Meet the Sherman Center Event Engages Future Engineering Entrepreneurs

The Sherman Center for Engineering Entrepreneurship Education, whose focus is on arming young engineers with the skills and tools to commercialize their innovations, recently hosted “Meet the Sherman Center,” an informational event geared toward first-year engineering students with an interest in entrepreneurship.

During the event students had the opportunity to meet and speak with Sherman Center community members.  “We had an overwhelming response and the Generate program in particular intrigued a maximum number of students,” says Briana Jones, a second year mechanical engineering student and communications associate of the Sherman Center.

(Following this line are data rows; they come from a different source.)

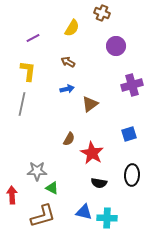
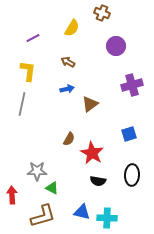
black semicircle: moved 1 px left, 2 px up
blue triangle: moved 2 px left
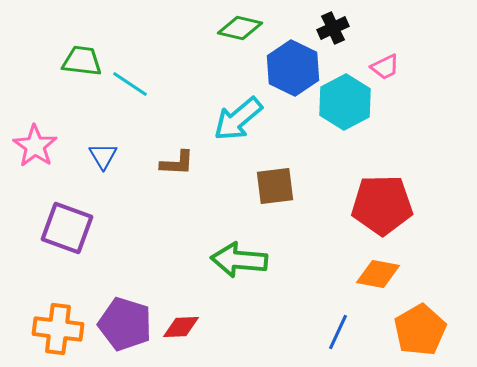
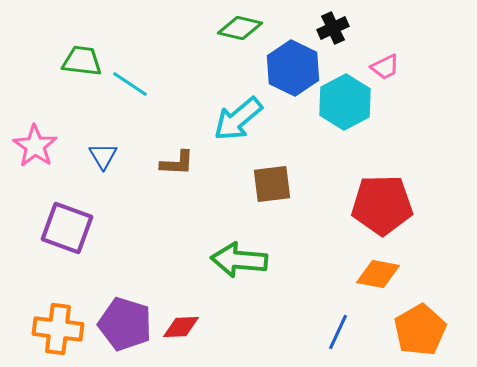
brown square: moved 3 px left, 2 px up
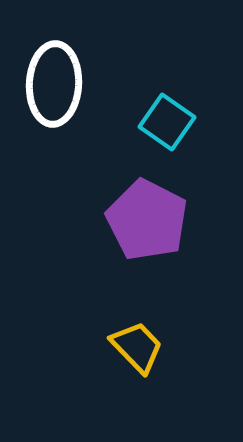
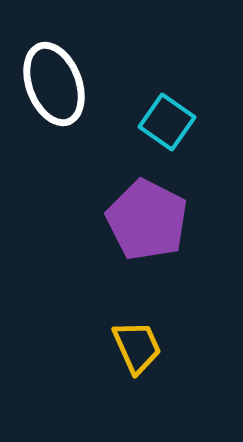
white ellipse: rotated 24 degrees counterclockwise
yellow trapezoid: rotated 20 degrees clockwise
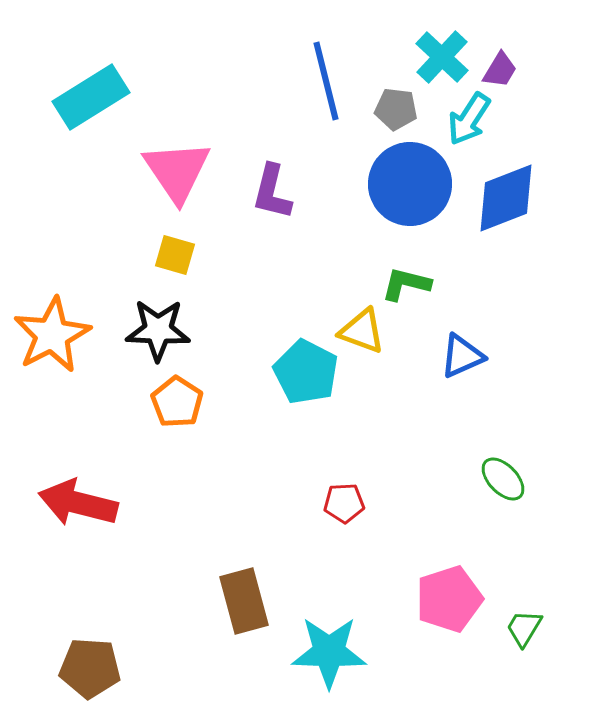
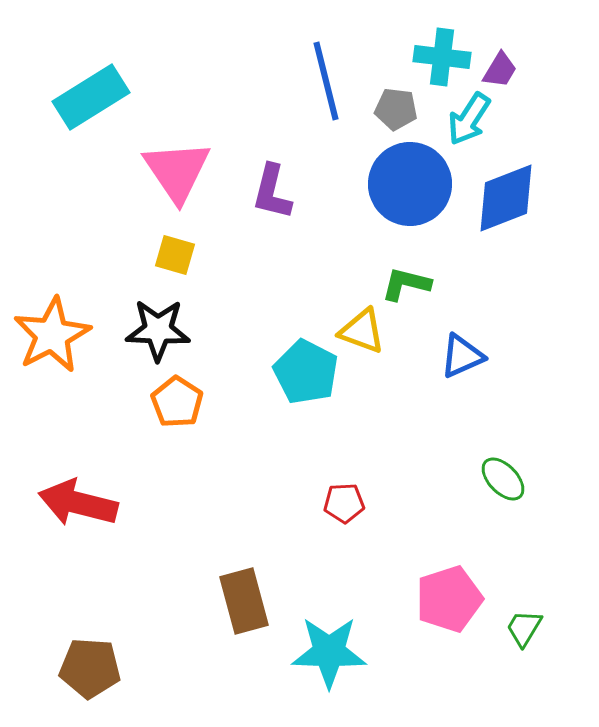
cyan cross: rotated 36 degrees counterclockwise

Students also learned about the programs offered as well as the many events held throughout the year.

Programs

  • Generate is a student-run product development studio focused on completing real product development work for real clients through the build studio, which is made up of highly skilled Northeastern engineering students.  Additionally, Generate Labs is a new program for freshmen engineering students to get a taste of the product development cycle, Generate, and entrepreneurship as a whole. Labs functions as a startup within Generate—with brainstorming, prototyping and building an internal idea instead of consulting on a client project.
  • Resource for Engineering Ventures, or REV, is a mentoring program that guides entrepreneurial engineers toward venture creation by leveraging the wealth of experience possessed by our engineering alumni.
  • The Co-op program offered by the Sherman Center allows entrepreneurial engineers the opportunity to focus solely on building their own ventures for a six-month co-op period. The co-op financially supports the student’s innovation for the stipulated period of time.
  • The Entrepreneurial Engineering minor, available as an option for students during their undergraduate study, is specifically designed for the technology-minded entrepreneur who seeks to understand disciplinary fundamentals, assess market needs, create technologies, and determine how to manufacture solutions sustainably and economically.
  • The Sherman Events series brings its community together through speaker engagements, industry networking events, and large-scale events like Tech Rebels, which brought high-profile speaker Bilal Zuberi, partner of venture capitalist firm Lux Capital, to campus last February.

Product-Centric Approach to Entrepreneurship

The Sherman Center, since its inception in 2014, has challenged engineers to take a product-centric approach to entrepreneurship; that is, to identify a problem first and design a solution around it.  The center has gained a reputation of having minds with excellent intellectual capacity and has successfully honed the innovation and entrepreneurial skills of these minds.

Carlos Fuentes, a fifth year combined mechanical engineering and physics major, agrees. A previous Generate project lead, Fuentes says, “The experiences you get as [a Generate] project lead are relevant to so many aspects of engineering as well as project management. Having managed two multidisciplinary design-for-manufacturing projects has taught me how to approach problems from different fields in critical and open-minded ways. Generate has also allowed me to learn my leadership style and develop my management ideologies, while working on projects that are meaningful to industry and academia. These projects—independent of skills gained—have been tremendously useful experiences to have under my belt when seeking employment and meeting engineers from different communities.”